С Ивницкой, когда она задается целью, станется.

Намахнуть же для её спокойствия, моей храбрости и нашего окончательного прощания с моей свободой она задалась и решила ещё минут пятнадцать назад, когда, придирчиво перебрав все бутыльки барного шкафа, добывать нормальную выпивку отчалила.

Добыла-таки.

— Арчи, тссс! — Ивницкая, прикладывая палец к губам и закрывая дверь номера ногой, требует громким шёпотом, округляет и без того большие глаза, в которых смех так и плещется. — Не стучи на мать, ребёнок. А то Женька зайдет и всё, писец котёнку будет!

— На котёнка ты не тянешь, — я, оставаясь сидеть на подоконнике и болтая ногами, хмыкаю скептически.

Наблюдаю, как в поисках ножа Ивницкая гуляет.

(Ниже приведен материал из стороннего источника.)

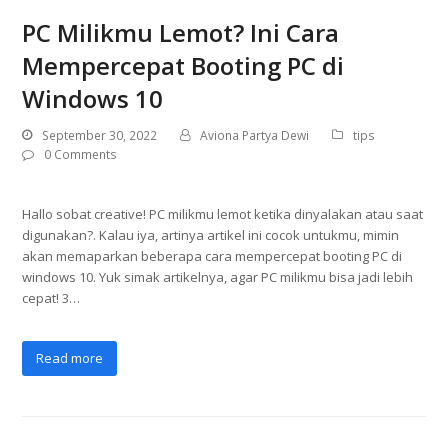
PC Milikmu Lemot? Ini Cara
Mempercepat Booting PC di
Windows 10
September 30, 2022
Aviona Partya Dewi
tips
0 Comments
Hallo sobat creative! PC milikmu lemot ketika dinyalakan atau saat
digunakan?. Kalau iya, artinya artikel ini cocok untukmu, mimin
akan memaparkan beberapa cara mempercepat booting PC di
windows 10. Yuk simak artikelnya, agar PC milikmu bisa jadi lebih
cepat! 3…
Read more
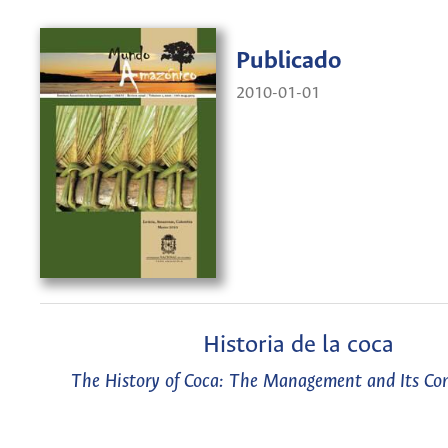
Publicado
2010-01-01
Historia de la coca
The History of Coca: The Management and Its Co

Открывать бутылку, судя по всему, она решила по-гусарски, как Измайлов когда-то учил. Правда, он тогда пользовал настоящую саблю и годы практики имел.

Но Польку такие мелочи не смущают.

— А если «мяу»?

— Даже если «мур-мур», — я фыркаю.

И жмурюсь, поскольку нож, смахивающий больше на тесак, Ивницкая где-то тоже находит. Потрясает им, застывая на пороге, за которым часть огромной кровати и спальни в пастельных тонах видна.

И побывать в этой постели, изображая пробуждение, я уже успела. Показала на камеру первые минуты счастливого утра, когда на лице нежная улыбка и восторг в глазах, в который Гарин, увидев потом, ни на секунду не поверит.

По утрам я не улыбаюсь.

По утрам, шатаясь сомнамбулом и на всё натыкаясь, я ненавижу весь мир и ворчу, испепеляю взглядом при попытке со мной заговорить.

По утрам я просыпаюсь голой, а не в изящных комплектах, что состоят из атласных шорт и топов на тонких беспрестанно съезжающих бретелях, которые ловить, приклеивая улыбку, мне пришлось.

И пеньюар, ощущая кожей объектив и вспышки фотоаппарата, я грациозно накинула, затянула, подходя к окну, скользкий пояс. Отодвинула невесомый тюль, чтобы панораму города на фотографиях тоже оставить.

В конце концов, вид с высоты двадцатого этажа открывался реально красивый.

Рада, опуская фотоаппарат, это подтвердила.

Дала десять минут передышки, пока стилист, застрявший в пробках, не приехал. И курить, извинившись, она сбежала. А Енька пошла смотреть своих и звонить маме, которая из Питера как раз должна была прилететь.

Точнее, должны были.

Мама, Адмирал и Лёшка.

И Аурелия Романовна, естественно.

Мамина свекровь и наша с Енькой новая… родственница, которую за спиной, не мудрствуя с определениями, мы записали в бабушки, пропустить мою свадьбу никак не могла. Она, подняв с рождением Лёшки белый флаг и окончив холодную войну, и нас причислила к категории любимых внуков.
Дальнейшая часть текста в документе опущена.